Her hands slipped free. I ignored the sudden rush of want burning at her absence. I centered myself and spoke out the guttural words of a spell, concentrating on my left hand. My fingernails grew and thickened into claws, then talons. Maybe clever wizards knew how to do this stuff a more graceful way. A way that didn’t send agony crashing through their system as the magic ripped them and remade them. Not me.

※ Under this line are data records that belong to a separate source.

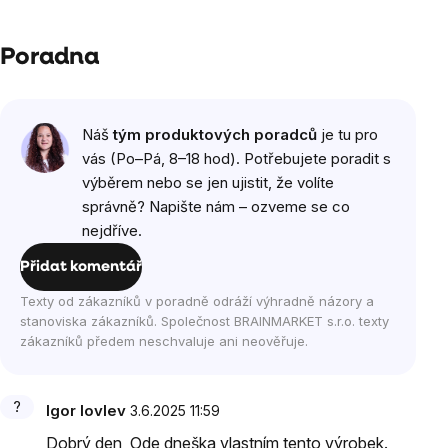
Poradna
Výpis
Náš
tým produktových poradců
je tu pro
diskuzí
vás (Po–Pá, 8–18 hod). Potřebujete poradit s
výběrem nebo se jen ujistit, že volíte
správně? Napište nám – ozveme se co
nejdříve.
Přidat komentář
Texty od zákazníků v poradně odráží výhradně názory a
stanoviska zákazníků. Společnost BRAINMARKET s.r.o. texty
zákazníků předem neschvaluje ani neověřuje.
Igor Iovlev
3.6.2025 11:59
Dobrý den, Ode dneška vlastním tento výrobek.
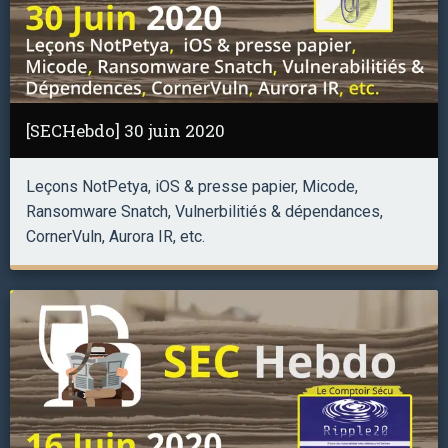
[SECHebdo] 30 juin 2020
Leçons NotPetya, iOS & presse papier, Micode,
Ransomware Snatch, Vulnerbilitiés & dépendances,
CornerVuln, Aurora IR, etc.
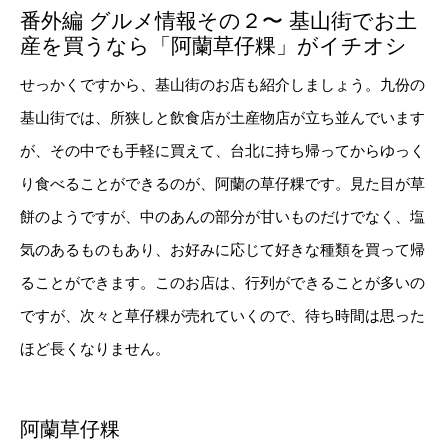
番外編 グルメ情報その２〜 基山街でお土
産を買うなら「阿蘭草仔粿」がイチオシ
せっかくですから、基山街のお店も紹介しましょう。九份の
基山街では、所狭しと飲食店が土産物店が立ち並んでいます
が、その中でも手軽に買えて、台北に持ち帰ってからゆっく
り食べることができるのが、阿蘭の草仔粿です。見た目が草
餅のようですが、中のあんの部分が甘いものだけでなく、塩
気のあるものもあり、お好みに応じて好きな種類を買って帰
ることができます。このお店は、行列ができることが多いの
ですが、次々と草仔粿が売れていくので、待ち時間は思った
ほど長くなりません。
阿蘭草仔粿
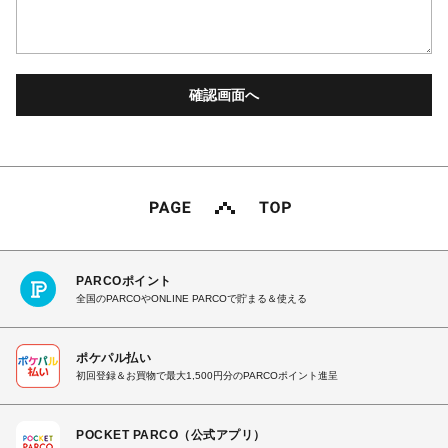
PARCOポイント
全国のPARCOやONLINE PARCOで貯まる＆使える
ポケパル払い
初回登録＆お買物で最大1,500円分のPARCOポイント進呈
POCKET PARCO（公式アプリ）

Kara’s teeth clicked together. She touched her own fingertips but didn’t say anything.
I reached out, clawing at the surface of the air. Bleeding through the wounds in the fabric of the world, I gathered the insubstantial stuff of darkness itself. I painted it across us, until we were merely shapes. Speaking the words to heal the rift, my own voice sounded like wind whistling down a long tunnel.
My left hand returned to normal, a process equally as painful as the transformation. Blood dripped to the boards. I forced the hand into a fist, sweat breaking on my face. Not that anyone could see beneath the shroud of gloom.
“Come on.” I took her hand, and we stole upstairs, through a hidden door at the back of Lex’s broom closet, and out onto the roof. We floated from roof to roof until we were out of the nearby vicinity, then dropped down to street level, taking narrow, winding alleys back to my apartment.
“We should be safe here,” I whispered.
Inside the courtyard, I dismissed the darkness.
That’s when they attacked.
Six robed figures rushed out of my neighbor’s door, the yellow witchlight from the courtyard lamps glistening on their swords. I smelled dwarf blood: Berek, my neighbor’s. I pushed Kara behind me and stepped closer to them.
“My flesh the doorway, my blood the road, my bones the bridge of death,” I spoke, casting a spell I’d never imagined I’d need. I made no effort to evade them, standing with my arms held out, like they were old friends. The hooded figures struck as one. The agony of six swords cleaving into me made anything else I’d ever felt pale in comparison.